Al contrario, que el terrorismo etarra sea cada vez más selectivo quiere decir que no todos estamos destinados por igual a ser sus blancos, que unos lo son con mayor probabilidad que otros. En el tren de Atocha podría haber viajado casi cualquiera, pero hace tiempo que en Euskadi las papeletas de víctima no se distribuyen al azar. No es verdad, pues, que "ETA mata cuando puede, donde puede y a quien puede". Además de por ciertas razones profesionales (policías o jueces) y político-representativas (concejales o diputados), en ese grupo de riesgo se ingresa voluntariamente cuando la conciencia ciudadana empuja a unos pocos a enfrentarse a ese mal público. Así las cosas, y lo mismo que algunos arriesgan, muchos otros se esfuerzan en evitar el menor riesgo. Al margen de que tal vez pudieran salpicarnos efectos colaterales, frente a este terrorismo local quien más, quien menos sabe cómo negociar su tranquilidad. Basta con la fingida o abierta asunción de las premisas y tópicos del adversario, con gestos visibles de acción u omisión, con silencios elocuentes en los momentos debidos. ¿Hará falta añadir que los primeros destinatarios de tales gestos, quienes toman nota de nuestra conducta y mayor temor nos producen, no son los componentes del comando armado, sino otros muchos próximos a los terroristas... y a nosotros?

Y es que ahí reside una diferencia clave del terrorismo que nos cae más a mano: que cuenta con arraigo y consentimiento entre la población; que dispone de cómplices entre nosotros. Entre los terroristas y la gente se extiende ahora un terreno densamente poblado. El terrorismo tiene sus voceros políticos y sus vínculos asociativos de toda índole.
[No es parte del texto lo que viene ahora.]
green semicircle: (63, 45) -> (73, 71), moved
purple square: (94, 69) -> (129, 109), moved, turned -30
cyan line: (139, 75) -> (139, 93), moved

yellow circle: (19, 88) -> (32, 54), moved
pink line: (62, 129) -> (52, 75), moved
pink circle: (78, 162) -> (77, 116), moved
Hasta el mismísimo Gobierno vasco recurrió la ilegalización de sus seguidores, desobedeció la orden judicial de disolver su grupo parlamentario, les concede cuantiosas subvenciones, se beneficia de sus votos y ahora mismo protesta por la exclusión de la plataforma electoral bajo la que se disfrazan... Ése es el nutrido apoyo que impide a nuestro terrorismo comportarse de un modo ciego; si esa "honrada" militancia ha de quedar a salvo, su terror tendrá que discriminar e ir por barrios.
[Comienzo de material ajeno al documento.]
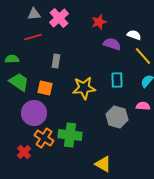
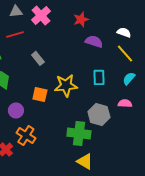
white semicircle: (134, 35) -> (124, 32), moved
gray rectangle: (56, 61) -> (38, 58), turned -48
orange square: (45, 88) -> (40, 94), moved
purple circle: (34, 113) -> (16, 110), size x0.6
green cross: (70, 135) -> (79, 133), moved

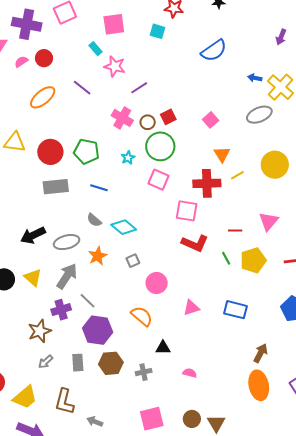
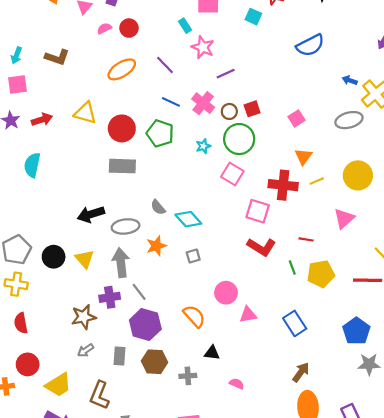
blue line: (99, 188) -> (171, 102), moved
pink triangle: (269, 221) -> (344, 218), moved
gray arrow: (67, 276) -> (121, 263), turned -48
pink circle: (157, 283) -> (226, 293), moved
blue rectangle: (236, 310) -> (295, 323), turned 35
brown arrow: (261, 353) -> (301, 372), moved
Por todo eso, y en contraste con la especie anterior, aquí hay más lugar a la valentía o cobardía ciudadanas. Ya no vale decir que para la banda terrorista culpables somos todos, porque a la vista está que ella distingue entre sus amigos y sus enemigos. Ni tampoco vale por el otro lado proclamar una inocencia universal ante este terrorismo. En lo que atañe a sus medios, unos señalan al terror sus dianas y otros pasan a encarnarlas. Están también los que, sin llegar a tanto, comparten los afanes de los terroristas en bastante mayor medida que (mejor dicho: contra) los de los partidos democráticos. Y están, no se olvide, los cómplices de los cómplices. Pues bien, en tan perversa situación estas víctimas no lo son únicamente de los terroristas, sino también de sus cómplices; no se sienten tan sólo agredidas por los armados y sus auxiliares, sino, además, condenadas o abandonadas a su suerte por tantos que lo consienten...

¿Se comprende, entonces, por qué las víctimas de los diferentes terrorismos son diferentes? No por ser víctimas en grados distintos, o las de allá más inocentes que las de acá o tener diversos derechos a nuestra atención. Lo son porque, siendo nosotros más responsables de una clase de víctimas que de otras, ellas nos interpelan asimismo de modo distinto. A ver cómo les hacemos la justicia que cada una de ellas reclama.

Aurelio Arteta es catedrático de Filosofía Moral y Política de la Universidad del País Vasco.